Investigation 3: Nagios Custom Commands

  • Create a script plugin called check_sshd that will use systemctl to check the state of your sshd service. If the service is running, return 0. If it is inactive, return 1. If it is failed, return 2. For any other result return 3.
  • Create a command definition called check_sshd_status that will call the check_sshd plugin.
  • Create a new service definition that will use the new command to check the status of your sshd service every two minutes, going into a hard-fail state on the third failed check.
  • Create an event handler script to restart sshd if it is inactive. Use the nagios macros to make sure it only tries to restart the service on the second failed check (that is, before it goes into a hard-fail state).
  • Add notifications similar to those for your other checks (you should be notified if the service goes into a hard-fail state, and the senior admin should be notified if you don't fix it).
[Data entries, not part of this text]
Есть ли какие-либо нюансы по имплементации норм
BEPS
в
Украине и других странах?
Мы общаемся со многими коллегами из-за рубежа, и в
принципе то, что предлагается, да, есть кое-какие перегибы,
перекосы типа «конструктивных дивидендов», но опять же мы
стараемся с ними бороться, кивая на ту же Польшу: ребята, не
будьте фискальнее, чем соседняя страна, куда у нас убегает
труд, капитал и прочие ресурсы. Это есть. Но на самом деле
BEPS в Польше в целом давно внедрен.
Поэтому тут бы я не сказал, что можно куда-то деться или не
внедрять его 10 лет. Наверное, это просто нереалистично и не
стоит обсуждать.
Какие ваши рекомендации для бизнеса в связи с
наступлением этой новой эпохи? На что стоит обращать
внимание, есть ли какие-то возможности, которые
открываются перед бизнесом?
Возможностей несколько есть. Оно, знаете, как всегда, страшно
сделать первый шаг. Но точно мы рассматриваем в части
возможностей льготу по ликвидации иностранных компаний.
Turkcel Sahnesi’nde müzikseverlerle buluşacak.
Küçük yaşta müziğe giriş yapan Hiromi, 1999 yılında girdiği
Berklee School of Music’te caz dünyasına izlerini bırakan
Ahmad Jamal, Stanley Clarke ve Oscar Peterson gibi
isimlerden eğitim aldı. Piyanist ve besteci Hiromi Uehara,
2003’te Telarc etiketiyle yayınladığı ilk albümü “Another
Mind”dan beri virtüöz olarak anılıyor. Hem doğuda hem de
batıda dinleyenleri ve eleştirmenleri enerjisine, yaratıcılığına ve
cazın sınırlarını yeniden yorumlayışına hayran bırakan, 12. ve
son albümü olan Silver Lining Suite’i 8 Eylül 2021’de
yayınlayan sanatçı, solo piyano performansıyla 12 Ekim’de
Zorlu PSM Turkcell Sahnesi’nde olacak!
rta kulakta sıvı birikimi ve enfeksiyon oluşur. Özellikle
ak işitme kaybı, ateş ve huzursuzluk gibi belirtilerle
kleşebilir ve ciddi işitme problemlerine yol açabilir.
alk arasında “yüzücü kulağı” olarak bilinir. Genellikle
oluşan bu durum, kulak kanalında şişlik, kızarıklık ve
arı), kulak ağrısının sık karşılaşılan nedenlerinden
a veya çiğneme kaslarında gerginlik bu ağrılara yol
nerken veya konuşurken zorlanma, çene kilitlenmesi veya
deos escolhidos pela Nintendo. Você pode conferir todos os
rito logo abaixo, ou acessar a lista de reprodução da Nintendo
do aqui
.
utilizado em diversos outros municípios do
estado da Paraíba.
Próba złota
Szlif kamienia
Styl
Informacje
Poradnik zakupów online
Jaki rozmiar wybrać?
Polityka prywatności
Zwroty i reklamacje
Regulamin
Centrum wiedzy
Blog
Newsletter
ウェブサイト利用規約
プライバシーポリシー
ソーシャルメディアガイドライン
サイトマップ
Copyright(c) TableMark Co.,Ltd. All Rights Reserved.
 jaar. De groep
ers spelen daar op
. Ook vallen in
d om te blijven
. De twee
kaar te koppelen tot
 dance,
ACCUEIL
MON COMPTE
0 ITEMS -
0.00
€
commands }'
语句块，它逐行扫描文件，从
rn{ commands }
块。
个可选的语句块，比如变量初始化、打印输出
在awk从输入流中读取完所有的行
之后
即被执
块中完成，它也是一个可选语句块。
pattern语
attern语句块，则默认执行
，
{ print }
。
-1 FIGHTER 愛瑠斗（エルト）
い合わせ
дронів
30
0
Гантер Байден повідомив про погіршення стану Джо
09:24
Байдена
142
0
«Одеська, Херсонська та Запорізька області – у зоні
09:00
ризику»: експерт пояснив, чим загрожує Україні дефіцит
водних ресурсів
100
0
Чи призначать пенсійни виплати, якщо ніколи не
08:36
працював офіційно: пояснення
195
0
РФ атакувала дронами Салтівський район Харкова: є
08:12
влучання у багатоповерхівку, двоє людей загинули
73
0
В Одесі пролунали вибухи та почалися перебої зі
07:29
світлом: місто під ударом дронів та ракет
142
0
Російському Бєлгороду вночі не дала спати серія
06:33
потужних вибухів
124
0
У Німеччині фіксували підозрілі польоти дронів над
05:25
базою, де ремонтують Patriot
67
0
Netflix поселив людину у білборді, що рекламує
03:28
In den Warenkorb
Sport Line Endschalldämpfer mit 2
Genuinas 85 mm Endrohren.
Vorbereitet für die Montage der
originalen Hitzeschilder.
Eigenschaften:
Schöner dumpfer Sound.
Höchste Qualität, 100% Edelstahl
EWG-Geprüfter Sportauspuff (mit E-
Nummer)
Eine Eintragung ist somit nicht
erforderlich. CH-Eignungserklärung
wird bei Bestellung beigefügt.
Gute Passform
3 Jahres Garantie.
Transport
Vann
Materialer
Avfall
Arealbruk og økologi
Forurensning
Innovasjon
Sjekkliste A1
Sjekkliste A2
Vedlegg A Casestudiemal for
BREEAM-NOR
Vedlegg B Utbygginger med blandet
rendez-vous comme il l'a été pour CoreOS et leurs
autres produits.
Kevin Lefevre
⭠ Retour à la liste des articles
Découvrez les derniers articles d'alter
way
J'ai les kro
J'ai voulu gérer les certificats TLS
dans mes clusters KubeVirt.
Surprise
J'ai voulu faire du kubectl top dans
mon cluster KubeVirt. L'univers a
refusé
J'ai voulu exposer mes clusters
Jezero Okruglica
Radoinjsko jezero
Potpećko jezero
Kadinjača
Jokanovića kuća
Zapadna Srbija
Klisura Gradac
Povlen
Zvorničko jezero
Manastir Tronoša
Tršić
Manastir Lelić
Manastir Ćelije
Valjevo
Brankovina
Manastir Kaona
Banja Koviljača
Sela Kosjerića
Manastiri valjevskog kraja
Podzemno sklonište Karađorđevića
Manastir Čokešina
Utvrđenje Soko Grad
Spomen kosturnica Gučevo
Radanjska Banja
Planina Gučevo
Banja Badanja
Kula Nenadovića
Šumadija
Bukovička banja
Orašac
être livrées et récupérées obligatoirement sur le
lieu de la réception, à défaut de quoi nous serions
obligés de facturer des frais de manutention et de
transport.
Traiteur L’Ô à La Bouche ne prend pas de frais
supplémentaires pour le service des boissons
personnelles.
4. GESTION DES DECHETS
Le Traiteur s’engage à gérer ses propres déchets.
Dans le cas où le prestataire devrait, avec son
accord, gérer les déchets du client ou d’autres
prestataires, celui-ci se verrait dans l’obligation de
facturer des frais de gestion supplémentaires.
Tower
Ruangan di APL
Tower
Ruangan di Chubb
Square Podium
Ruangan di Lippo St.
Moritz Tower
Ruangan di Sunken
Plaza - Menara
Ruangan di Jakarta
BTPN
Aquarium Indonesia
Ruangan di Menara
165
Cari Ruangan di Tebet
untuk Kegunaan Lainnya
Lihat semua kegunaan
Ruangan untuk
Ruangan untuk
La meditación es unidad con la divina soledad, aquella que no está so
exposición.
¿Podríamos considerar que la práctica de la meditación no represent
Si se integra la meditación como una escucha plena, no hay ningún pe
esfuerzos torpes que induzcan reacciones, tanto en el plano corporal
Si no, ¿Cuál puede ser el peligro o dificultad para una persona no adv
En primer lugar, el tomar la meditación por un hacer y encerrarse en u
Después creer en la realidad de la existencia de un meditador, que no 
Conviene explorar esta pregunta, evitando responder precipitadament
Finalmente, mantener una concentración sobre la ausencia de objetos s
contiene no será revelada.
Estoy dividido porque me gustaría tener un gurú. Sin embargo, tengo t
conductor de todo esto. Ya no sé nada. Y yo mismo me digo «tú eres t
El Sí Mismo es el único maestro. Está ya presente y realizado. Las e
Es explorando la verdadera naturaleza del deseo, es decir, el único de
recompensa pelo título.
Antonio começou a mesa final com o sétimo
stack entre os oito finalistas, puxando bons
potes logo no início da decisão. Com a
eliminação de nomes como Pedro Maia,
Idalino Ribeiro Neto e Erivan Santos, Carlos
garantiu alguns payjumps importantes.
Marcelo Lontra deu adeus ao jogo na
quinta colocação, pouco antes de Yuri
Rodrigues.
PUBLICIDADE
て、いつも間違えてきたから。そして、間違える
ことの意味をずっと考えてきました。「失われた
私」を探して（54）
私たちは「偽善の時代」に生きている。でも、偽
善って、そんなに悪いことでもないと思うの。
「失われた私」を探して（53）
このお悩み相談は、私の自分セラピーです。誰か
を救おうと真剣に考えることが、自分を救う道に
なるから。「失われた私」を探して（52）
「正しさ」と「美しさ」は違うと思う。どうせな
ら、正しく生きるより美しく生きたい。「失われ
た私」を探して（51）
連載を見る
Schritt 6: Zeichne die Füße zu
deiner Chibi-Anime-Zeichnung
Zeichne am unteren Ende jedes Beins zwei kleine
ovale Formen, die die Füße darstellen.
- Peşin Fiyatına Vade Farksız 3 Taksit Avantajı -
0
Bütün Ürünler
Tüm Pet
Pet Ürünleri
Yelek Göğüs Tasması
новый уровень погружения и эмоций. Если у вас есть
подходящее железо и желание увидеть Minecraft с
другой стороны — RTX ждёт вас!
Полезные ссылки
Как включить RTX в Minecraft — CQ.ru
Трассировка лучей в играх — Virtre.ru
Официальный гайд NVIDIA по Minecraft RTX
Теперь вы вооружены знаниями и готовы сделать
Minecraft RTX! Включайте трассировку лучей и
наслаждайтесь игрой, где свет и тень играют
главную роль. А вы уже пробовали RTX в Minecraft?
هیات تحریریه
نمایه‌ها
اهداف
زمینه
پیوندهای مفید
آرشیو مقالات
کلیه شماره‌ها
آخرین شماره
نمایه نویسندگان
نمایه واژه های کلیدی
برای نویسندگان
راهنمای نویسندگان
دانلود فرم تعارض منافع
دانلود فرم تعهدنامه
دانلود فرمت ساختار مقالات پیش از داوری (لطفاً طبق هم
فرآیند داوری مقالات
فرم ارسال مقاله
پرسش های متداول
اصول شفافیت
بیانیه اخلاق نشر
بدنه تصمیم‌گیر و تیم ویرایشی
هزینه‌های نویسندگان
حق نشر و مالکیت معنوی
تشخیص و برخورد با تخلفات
Investigation 4: Nagios Remote Commands

  • Clone your existing VM again. Call the new VM nagiosnrpe.<yourdomain>.ops, provide it a static address of your choice, and add it to your DNS server.
  • Install NRPE on nagiosnrpe.
  • Make sure to modify the NRPE configuration on nagiosnrpe to allow your nagios server to contact it.
  • Copy your check_sshd plugin to nagiosnrpe, making sure the user account for nrpe can run it. Note you will have to negotiate this with sudo and selinux.
  • Add a command to your nrpe configuration to allow remote execution of check_sshd.
  • Start and enable the service, and allow traffic to it through your firewall.
  • Back on your nagios server, add a new host definition for nagiosnrpe, and add a service that uses nrpe to run the check_sshd plugin on nagiosnrpe.
  • Ensure that the check runs correctly, then do something to intentionally make it fail (e.g. stop the sshd service), and ensure that that gets recorded too.

Submission

Upload your lab.cfg, the nagios configuration from nagiosnrpe, your check_sshd plugin, and your event handler to blackboard.

Completing The Lab

You have now gained experience using common elements of nagios to monitor machines in your network. You have configured hosts that should be monitored, identified services to monitor on them, created contacts and notifications so that administrators will be notified when things to wrong (and senior admins can be notified if they don't get fixed), and used nrpe to allow checks to be performed remotely. You have also written simple checks to customize what you want monitored, and event handlers so that nagios can try to repair simple issues for you. There is still more to learn (host and service groups and dependencies will make your configuration much more efficient), but there is only so much room in the course. With what we have covered you have the basic building blocks to monitor your network.